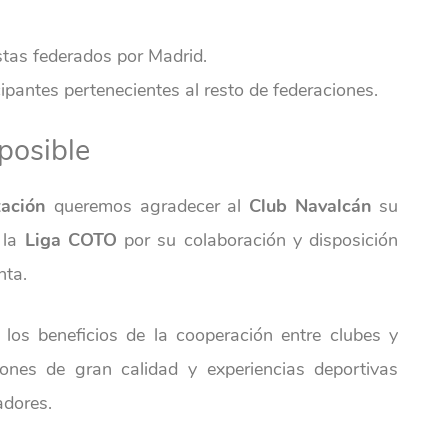
tas federados por Madrid.
pantes pertenecientes al resto de federaciones.
posible
tación
queremos agradecer al
Club Navalcán
su
 la
Liga COTO
por su colaboración y disposición
nta.
los beneficios de la cooperación entre clubes y
ciones de gran calidad y experiencias deportivas
adores.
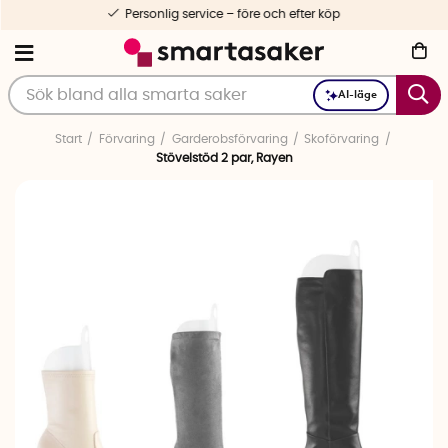
Personlig service – före och efter köp
AI-läge
Start
Förvaring
Garderobsförvaring
Skoförvaring
Stövelstöd 2 par, Rayen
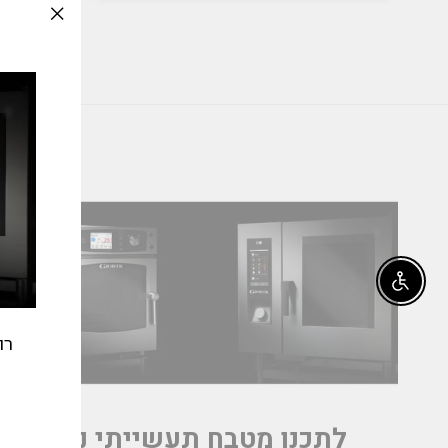
slation
issing:
_modal"
Enable accessibility
רו
לתכנן מטבח תעשייתי נכון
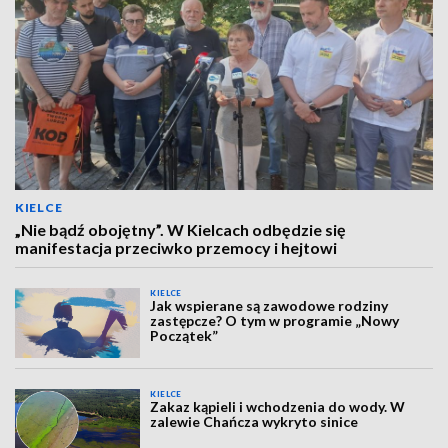
KIELCE
„Nie bądź obojętny”. W Kielcach odbędzie się
manifestacja przeciwko przemocy i hejtowi
KIELCE
Jak wspierane są zawodowe rodziny
zastępcze? O tym w programie „Nowy
Początek”
KIELCE
Zakaz kąpieli i wchodzenia do wody. W
zalewie Chańcza wykryto sinice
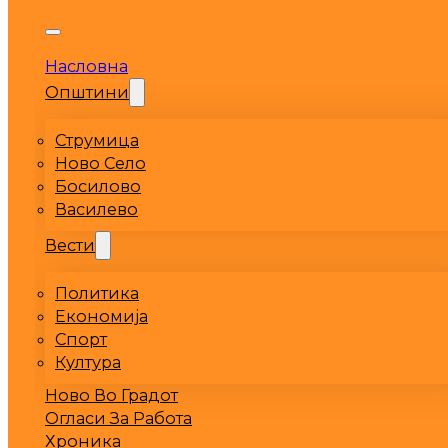
Насловна
Општини
Струмица
Ново Село
Босилово
Василево
Вести
Политика
Економија
Спорт
Култура
Ново Во Градот
Огласи За Работа
Хроника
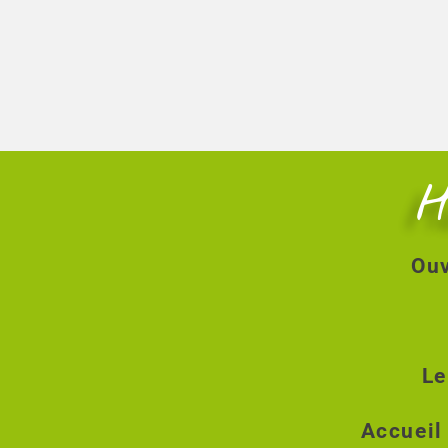
H
Ouv
Le
Accueil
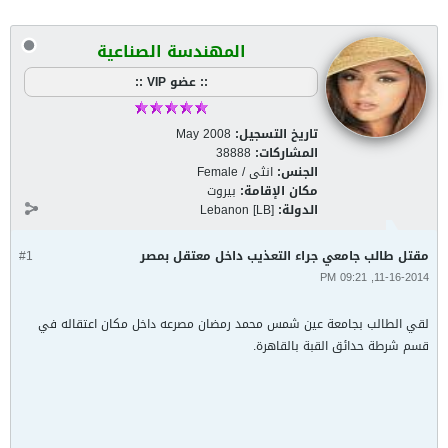
المهندسة الصناعية
:: عضو VIP ::
تاريخ التسجيل:
May 2008
المشاركات:
38888
الجنس:
انثى / Female
مكان الإقامة:
بيروت
الدولة:
Lebanon [LB]
مقتل طالب جامعي جراء التعذيب داخل معتقل بمصر
#1
11-16-2014, 09:21 PM
لقي الطالب بجامعة عين شمس محمد رمضان مصرعه داخل مكان اعتقاله في
قسم شرطة حدائق القبة بالقاهرة.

══════════════════════════════

**WHAT TO WORK ON**: Would you output the data exactly, without any of its images?

**TASK RESPONSE**:
tas federados por Madrid.
pantes pertenecientes al resto de federaciones.
posible
tación
queremos agradecer al
Club Navalcán
su
 la
Liga COTO
por su colaboración y disposición
nta.
los beneficios de la cooperación entre clubes y
ciones de gran calidad y experiencias deportivas
adores.
Personlig service – före och efter köp
AI-läge
Start
Förvaring
Garderobsförvaring
Skoförvaring
Stövelstöd 2 par, Rayen
slation
issing:
_modal"
Enable accessibility
רו
לתכנן מטבח תעשייתי נכון
KIELCE
„Nie bądź obojętny”. W Kielcach odbędzie się
manifestacja przeciwko przemocy i hejtowi
KIELCE
Jak wspierane są zawodowe rodziny
zastępcze? O tym w programie „Nowy
Początek”
KIELCE
Zakaz kąpieli i wchodzenia do wody. W
zalewie Chańcza wykryto sinice
Насловна
Општини
Струмица
Ново Село
Босилово
Василево
Вести
Политика
Економија
Спорт
Култура
Ново Во Градот
Огласи За Работа
Хроника
H
Ouv
Le
Accueil
المهندسة الصناعية
:: عضو VIP ::
تاريخ التسجيل:
May 2008
المشاركات:
38888
الجنس:
انثى / Female
مكان الإقامة:
بيروت
الدولة:
Lebanon [LB]
مقتل طالب جامعي جراء التعذيب داخل معتقل بمصر
#1
11-16-2014, 09:21 PM
لقي الطالب بجامعة عين شمس محمد رمضان مصرعه داخل مكان اعتقاله في
قسم شرطة حدائق القبة بالقاهرة.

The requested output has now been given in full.